Where the string "segurança" appears in a line of the data, show that line.

:: Available data ::

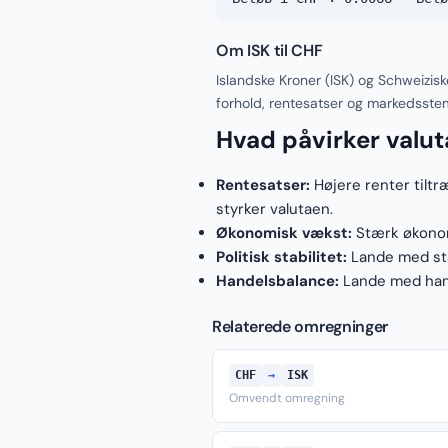
Om ISK til CHF
Islandske Kroner (ISK) og Schweizis
forhold, rentesatser og markedsste
Hvad påvirker valu
Rentesatser:
Højere renter tiltr
styrker valutaen.
Økonomisk vækst:
Stærk økonomi
Politisk stabilitet:
Lande med stab
Handelsbalance:
Lande med hand
Relaterede omregninger
CHF
→
ISK
Omvendt omregning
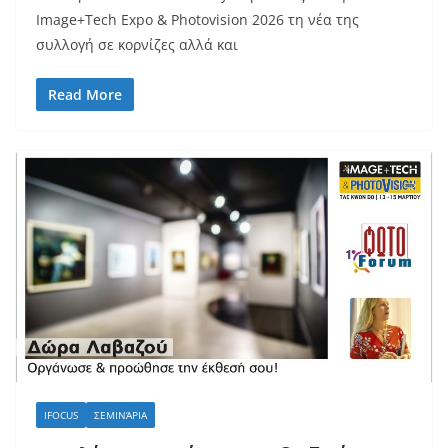
Image+Tech Expo & Photovision 2026 τη νέα της
συλλογή σε κορνίζες αλλά και
Read More
IFOCUS
ΣΕΜΙΝΆΡΙΑ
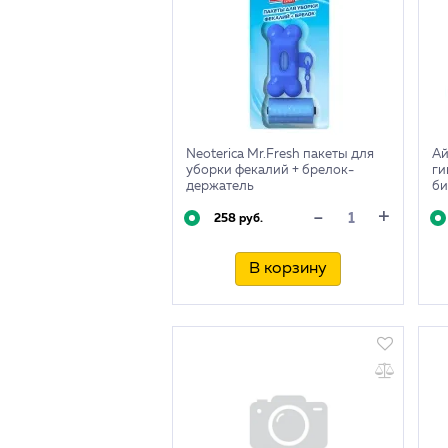
Neoterica Mr.Fresh пакеты для
Ай
уборки фекалий + брелок-
ги
держатель
би
+
-
258 руб.
В корзину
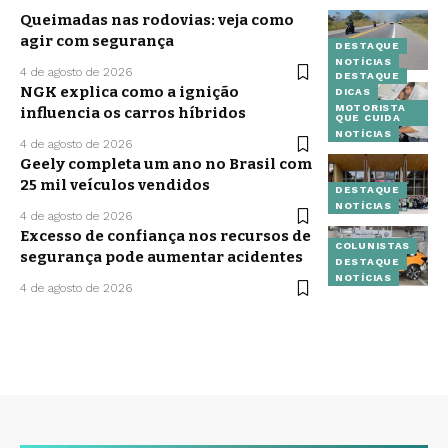
Queimadas nas rodovias: veja como
agir com segurança
DESTAQUE
NOTÍCIAS
4 de agosto de 2026
DESTAQUE
NGK explica como a ignição
DICAS
MOTORISTA
influencia os carros híbridos
QUE CUIDA
NOTÍCIAS
4 de agosto de 2026
Geely completa um ano no Brasil com
25 mil veículos vendidos
DESTAQUE
NOTÍCIAS
4 de agosto de 2026
Excesso de confiança nos recursos de
COLUNISTAS
segurança pode aumentar acidentes
DESTAQUE
NOTÍCIAS
4 de agosto de 2026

:::

__Task response__.
agir com segurança
segurança pode aumentar acidentes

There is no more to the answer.